As we know all too well, constitutional legislation takes a long time to get through Parliament. We may learn that lesson yet again in the not too distant future, so we are being exceptionally kind to the next Parliament in giving it that opportunity to ratify or nullify without long, protracted debate. Because of that, I very much hope that the noble Lord, Lord Butler of Brockwell, will be listened to and heeded, and that if he decides to put this to the vote the majority will be more than six this time.
Lord Armstrong of Ilminster: As one who put his name to the amendment on Report, I rise briefly to add to the comments of my noble friend Lord Butler of Brockwell and others. I do not need to go through the defects of and objections to the Bill again. For all the reasons given in earlier stages, and again by my noble friend Lord Butler now, I share his view that the Bill is neither necessary, nor desirable, nor satisfactory.
There is something very rummy about a Bill in which one clause decrees that a Parliament should last for a full term of five years, and the next clause tries to provide for the circumstances in which, despite the first clause, it may be dissolved prematurely. It is all Lombard Street to a China orange that the time will come when a premature Dissolution would be to the manifest benefit of the country, in circumstances which have not been foreseen or provided for by the legislation. The Prime Minister will have to resort to some artificial device to enable him to request a Dissolution from the Queen-for instance, by calling for a vote of confidence in Her Majesty's Government, and advising his supporters to abstain or even vote against it.

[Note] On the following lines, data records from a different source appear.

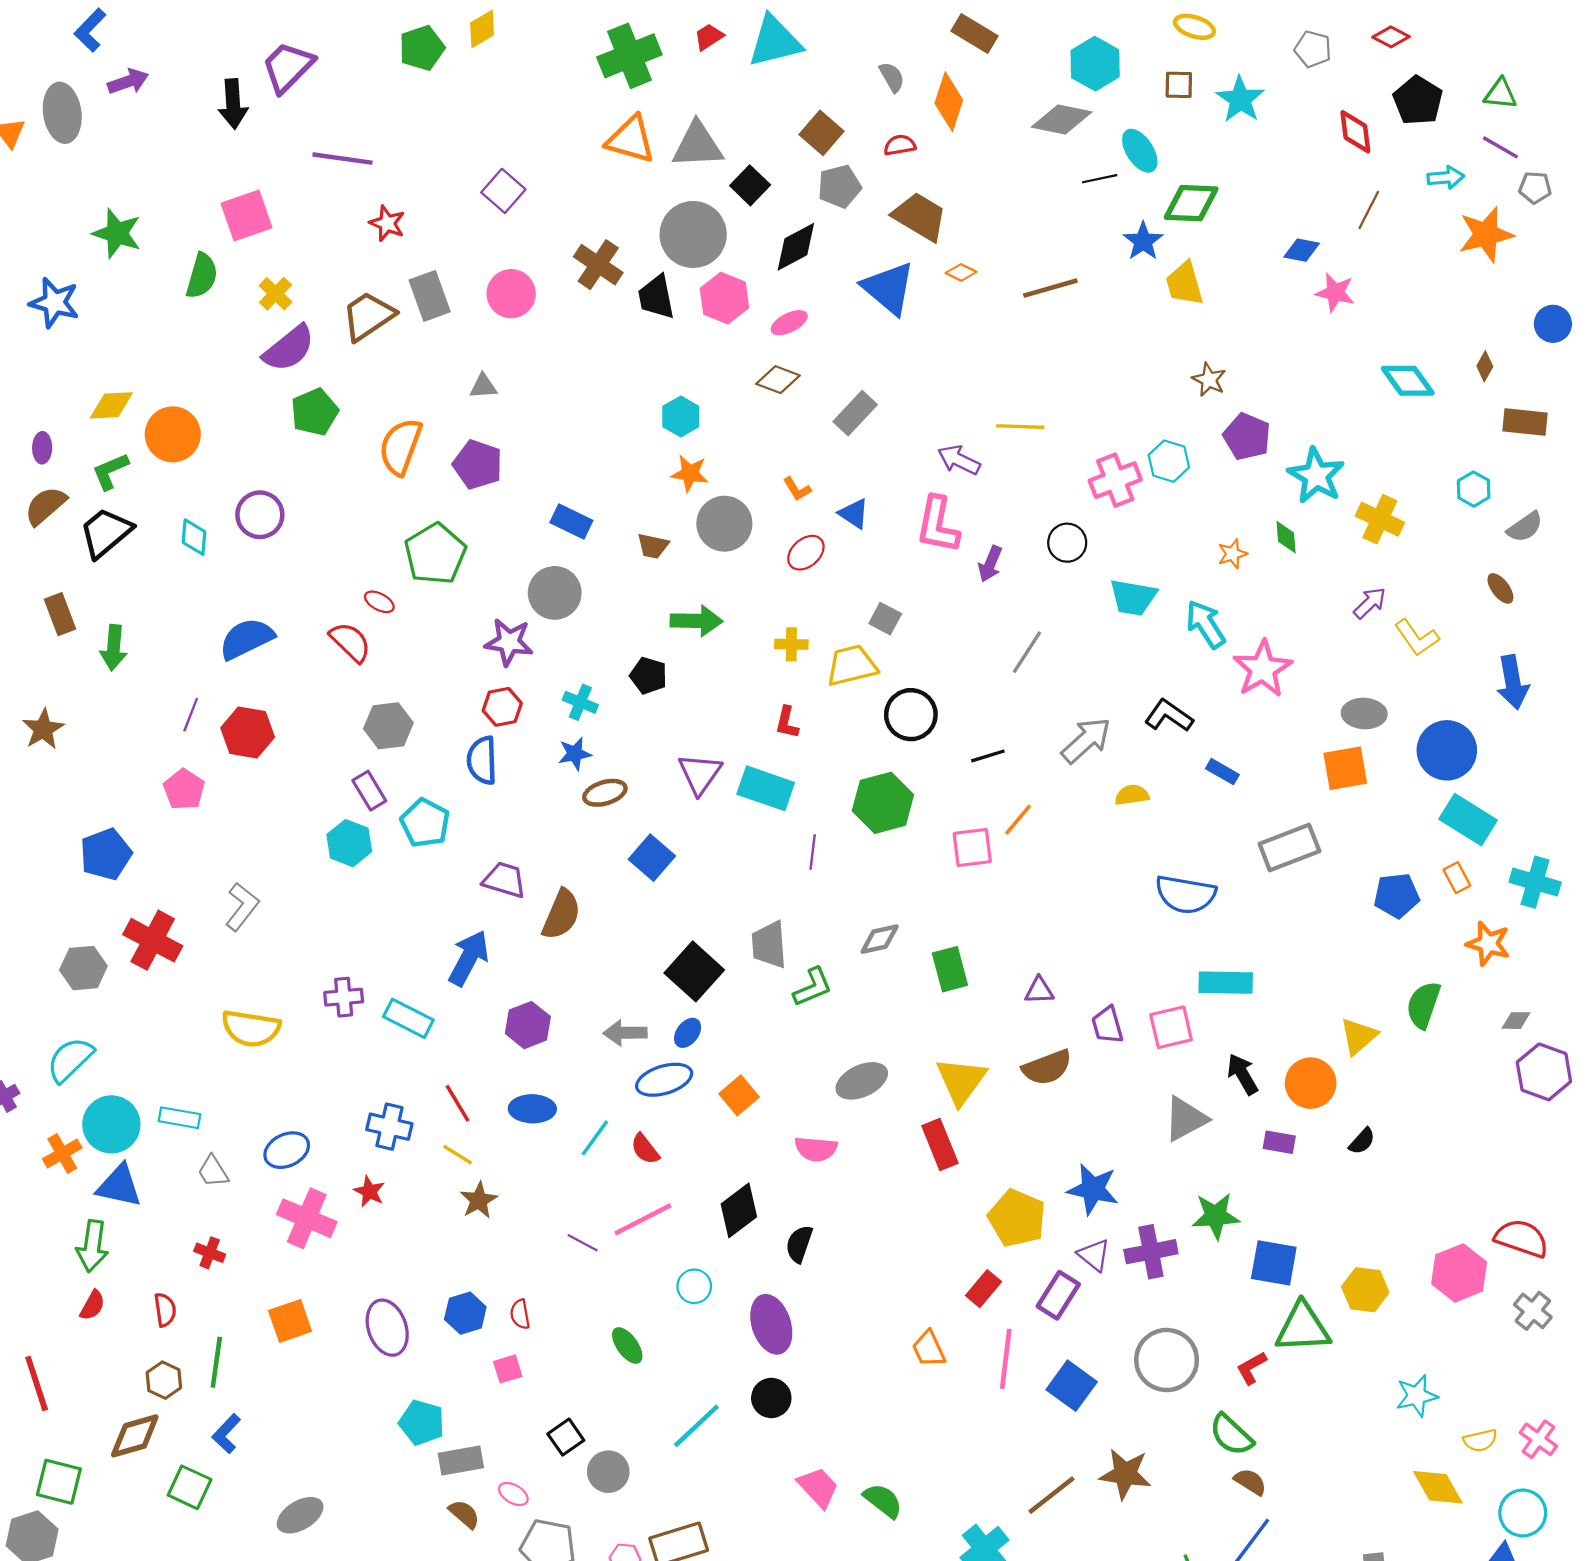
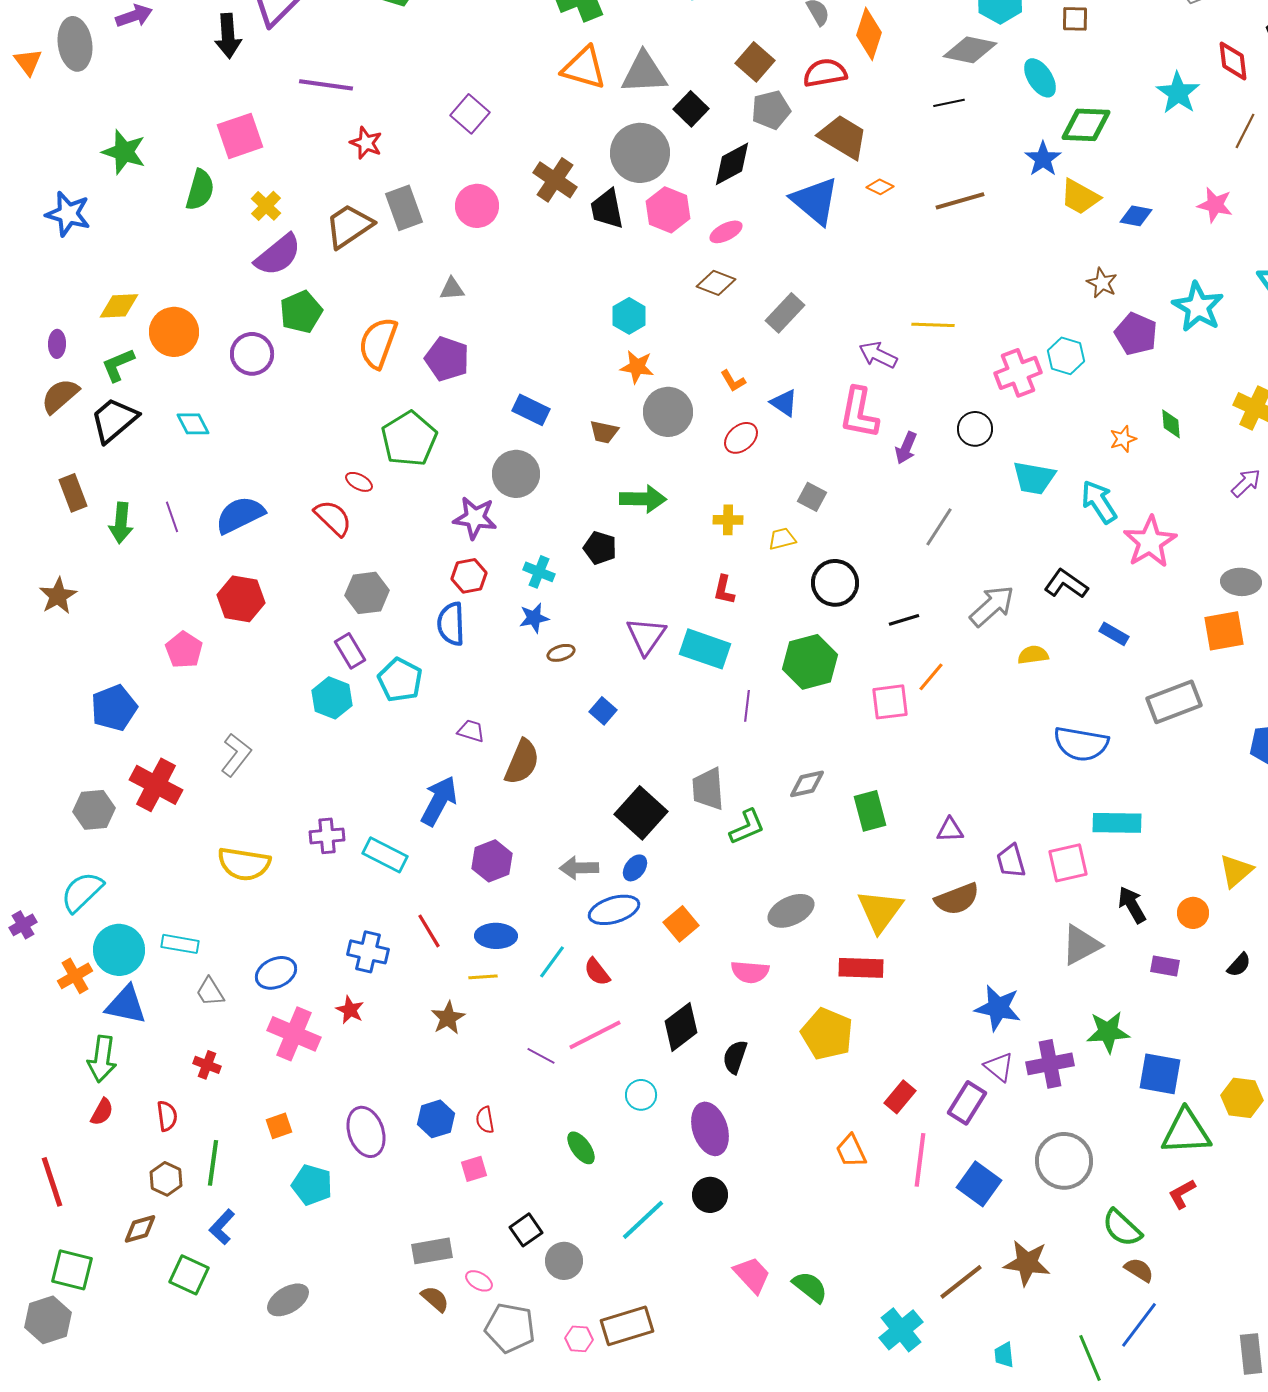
cyan star: (1240, 99) -> (1178, 93), moved
red semicircle: (900, 145) -> (825, 73), size x1.5
black line: (1100, 179) -> (949, 103), moved
blue diamond: (1302, 250) -> (1136, 216), moved
yellow trapezoid: (1184, 284) -> (1080, 197), turned -45
cyan star: (1316, 476) -> (1198, 307), moved
purple circle: (260, 515) -> (252, 354), moved
cyan diamond: (194, 537) -> (193, 424), turned -32
yellow trapezoid: (852, 665) -> (782, 539), size x0.6
purple line: (191, 715) -> (172, 517), moved, turned -40
brown ellipse: (605, 793) -> (561, 653), size x0.7
blue square: (652, 858) -> (603, 711), size x0.7
purple trapezoid: (504, 880) -> (471, 731), size x0.7
orange circle: (1311, 1083) -> (1193, 913), size x0.7
red rectangle: (940, 1145) -> (861, 968), turned -66
yellow line: (458, 1155) -> (483, 977), moved, turned -36
yellow pentagon: (1017, 1218) -> (827, 1034), moved
orange square: (290, 1321) -> (279, 1126), size x0.7
red L-shape: (1251, 1368) -> (1182, 1194), moved
cyan pentagon: (422, 1423) -> (312, 1185), moved
brown diamond: (135, 1436) -> (140, 1229), size x0.7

As the noble Baroness, Lady Jay, has pointed out, the Bill has been introduced as part of the glue to allow the coalition to stick together and stay in office as long as possible while it takes through the unpalatable measures required to restore a measure of stability in the finances of the Government, and a climate more conducive to growth in the economy.
It is said that the legislation is intended to deprive Prime Ministers of the opportunity to request a premature Dissolution for the sake of supposed party-political advantage. If Prime Ministers are so deprived then, as the noble Lord, Lord Forsyth, has pointed out, they will be forced to trim the timing and the quality of their policies to the electoral timetable. They will defer good news, such as tax benefits, until near enough the election to affect the result. That may not be in the best interests of the country. Either way, the Prime Minister is going to retain some form of discretion about how he or she responds in these circumstances. Therefore, in reducing-though not, I suspect, eliminating-one risk, there is reason to fear the risk of unforeseen and adverse consequences. One devil-if it really is a devil-may be stunned, if not slain outright, but seven other devils may be released.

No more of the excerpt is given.